Additional Information and Where to Find It
This communication relates to the proposed transaction involving the Company and Knauf. In connection with the proposed transaction, the Company intends to file with the SEC and mail or otherwise provide to its stockholders a proxy statement on Schedule 14A (the “Proxy Statement”). This report does not constitute an offer to sell or the solicitation of an offer to buy any securities or a solicitation of any vote or approval, and is





not a substitute for the Proxy Statement or any other document that the Company may file with the SEC or send to its stockholders in connection with the proposed transaction. STOCKHOLDERS OF THE COMPANY ARE URGED TO READ ALL RELEVANT DOCUMENTS FILED WITH THE SEC, INCLUDING THE PROXY STATEMENT, WHEN THEY BECOME AVAILABLE BECAUSE THEY WILL CONTAIN IMPORTANT INFORMATION ABOUT THE PROPOSED TRANSACTION. Investors and security holders will be able to obtain the documents (when available) free of charge at the SEC’s web site, http://www.sec.gov, and the Company’s website, www.usg.com, and Company stockholders will receive information at an appropriate time on how to obtain transaction-related documents for free from the Company. In addition, the documents (when available) may be obtained free of charge by a request in writing to the Company at 550 West Adams Street, Chicago, Illinois 60661-3676, attention: Corporate Secretary.

Participants in Solicitation
The Company and its directors and executive officers may be deemed to be participants in the solicitation of proxies from the holders of Company common stock in respect of the proposed transaction.

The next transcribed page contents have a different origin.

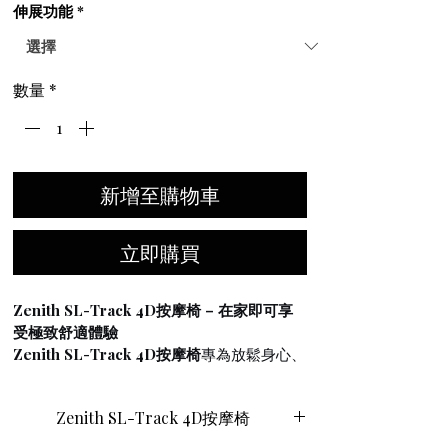
伸展功能
*
數量
*
新增至購物車
立即購買
Zenith SL-Track 4D按摩椅 – 在家即可享
受極致舒適體驗
Zenith SL-Track 4D按摩椅
專為放鬆身心、
恢復活力和日常健康而設計。其先進的4D按
摩技術能夠精準模擬專業按摩師的手法，提
Zenith SL-Track 4D按摩椅
供揉捏、敲擊、指壓和穴位按壓等多種按摩
方式，為您帶來更深層、更個人化的全身按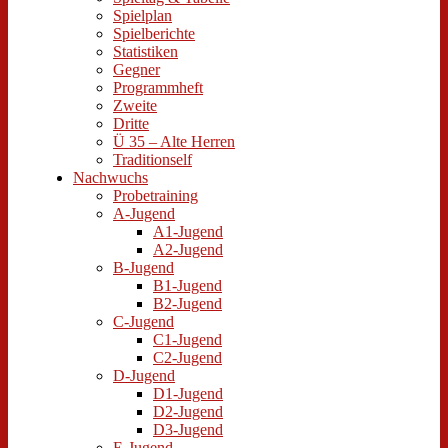
Spielplan
Spielberichte
Statistiken
Gegner
Programmheft
Zweite
Dritte
Ü 35 – Alte Herren
Traditionself
Nachwuchs
Probetraining
A-Jugend
A1-Jugend
A2-Jugend
B-Jugend
B1-Jugend
B2-Jugend
C-Jugend
C1-Jugend
C2-Jugend
D-Jugend
D1-Jugend
D2-Jugend
D3-Jugend
E-Jugend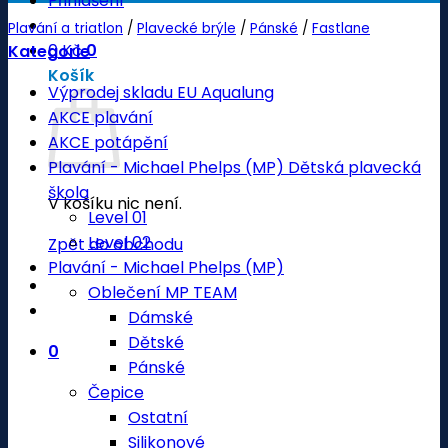
Přihlášení
Plavání a triatlon
/
Plavecké brýle
/
Pánské
/
Fastlane
0
Kč
0
Kategorie
Košík
Výprodej skladu EU Aqualung
AKCE plavání
AKCE potápění
Plavání - Michael Phelps (MP) Dětská plavecká
škola
V košíku nic není.
Level 01
Level 02
Zpět do obchodu
Plavání - Michael Phelps (MP)
Oblečení MP TEAM
Dámské
Dětské
0
Pánské
Čepice
Ostatní
Silikonové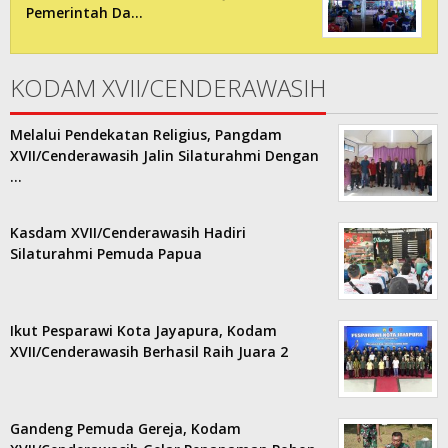
Pemerintah Da…
KODAM XVII/CENDERAWASIH
Melalui Pendekatan Religius, Pangdam
XVII/Cenderawasih Jalin Silaturahmi Dengan
…
Kasdam XVII/Cenderawasih Hadiri
Silaturahmi Pemuda Papua
Ikut Pesparawi Kota Jayapura, Kodam
XVII/Cenderawasih Berhasil Raih Juara 2
Gandeng Pemuda Gereja, Kodam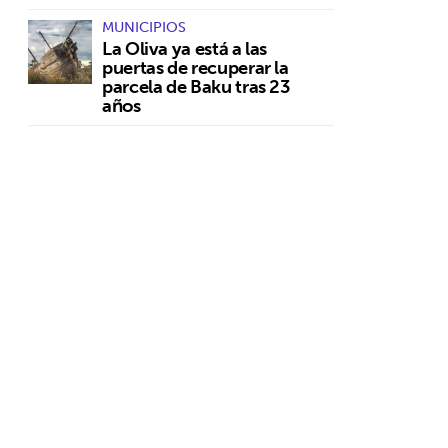
MUNICIPIOS
La Oliva ya está a las
puertas de recuperar la
parcela de Baku tras 23
años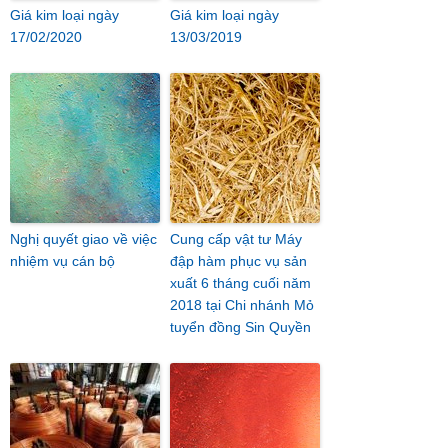
Giá kim loại ngày
Giá kim loại ngày
17/02/2020
13/03/2019
Nghị quyết giao về việc
Cung cấp vật tư Máy
nhiệm vụ cán bộ
đập hàm phục vụ sản
xuất 6 tháng cuối năm
2018 tại Chi nhánh Mỏ
tuyển đồng Sin Quyền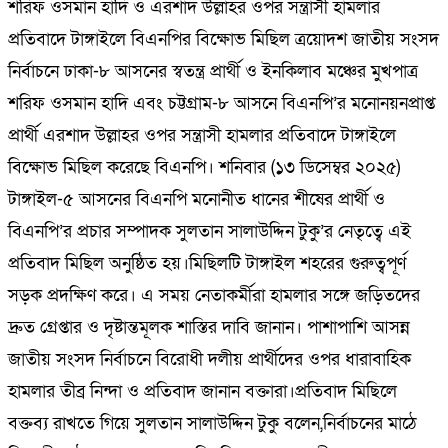
শরিফ ওসমান হাদি ও এরশাদ উল্লাহর ওপর সন্ত্রাসী হামলার
প্রতিবাদে টাঙ্গাইলে বিএনপির বিক্ষোভ মিছিল ত্রয়োদশ জাতীয় সংসদ
নির্বাচনে ঢাকা-৮ আসনের স্বতন্ত্র প্রার্থী ও ইনকিলাব মঞ্চের মুখপাত্র
শরিফ ওসমান হাদি এবং চট্টগ্রাম-৮ আসনে বিএনপি’র মনোনয়নপ্রাপ্ত
প্রার্থী এরশাদ উল্লাহর ওপর সন্ত্রাসী হামলার প্রতিবাদে টাঙ্গাইলে
বিক্ষোভ মিছিল করেছে বিএনপি। শনিবার (১৩ ডিসেম্বর ২০২৫)
টাঙ্গাইল-৫ আসনের বিএনপি মনোনীত ধানের শীষের প্রার্থী ও
বিএনপি’র প্রচার সম্পাদক সুলতান সালাউদ্দিন টুকু’র নেতৃত্বে এই
প্রতিবাদ মিছিল অনুষ্ঠিত হয়।মিছিলটি টাঙ্গাইল শহরের গুরুত্বপূর্ণ
সড়ক প্রদক্ষিণ করে। এ সময় নেতাকর্মীরা হামলার সঙ্গে জড়িতদের
দ্রুত গ্রেপ্তার ও দৃষ্টান্তমূলক শাস্তির দাবি জানান। পাশাপাশি আসন্ন
জাতীয় সংসদ নির্বাচনে বিরোধী দলীয় প্রার্থীদের ওপর ধারাবাহিক
হামলার তীব্র নিন্দা ও প্রতিবাদ জানান বক্তারা।প্রতিবাদ মিছিলে
বক্তব্য রাখতে গিয়ে সুলতান সালাউদ্দিন টুকু বলেন,নির্বাচনের মাঠে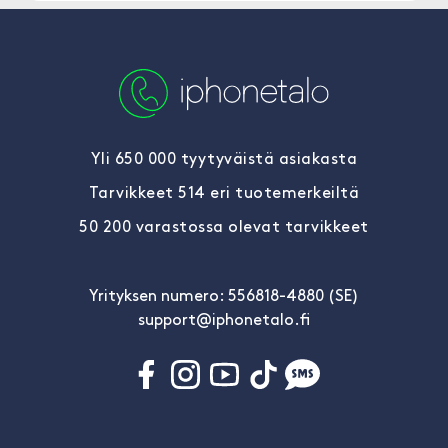
Yli 650 000 tyytyväistä asiakasta
Tarvikkeet 514 eri tuotemerkeiltä
50 200 varastossa olevat tarvikkeet
Yrityksen numero: 556818-4880 (SE)
support@iphonetalo.fi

Information about the directors and executive officers of the Company is set forth in the proxy statement for the Company’s 2018 annual meeting of stockholders, which was filed with the SEC on March 29, 2018, the Company’s proxy supplement, which was filed with the SEC on April 20, 2018, and in the Company’s Annual Report on Form 10-K for the fiscal year ended December 31, 2017, which was filed with the SEC on February 14, 2018. Other information regarding the participants in the proxy solicitation and a description of their direct and indirect interests, by security holdings or otherwise, will be contained in the Proxy Statement and other relevant materials to be filed with the SEC in respect of the proposed transaction when they become available.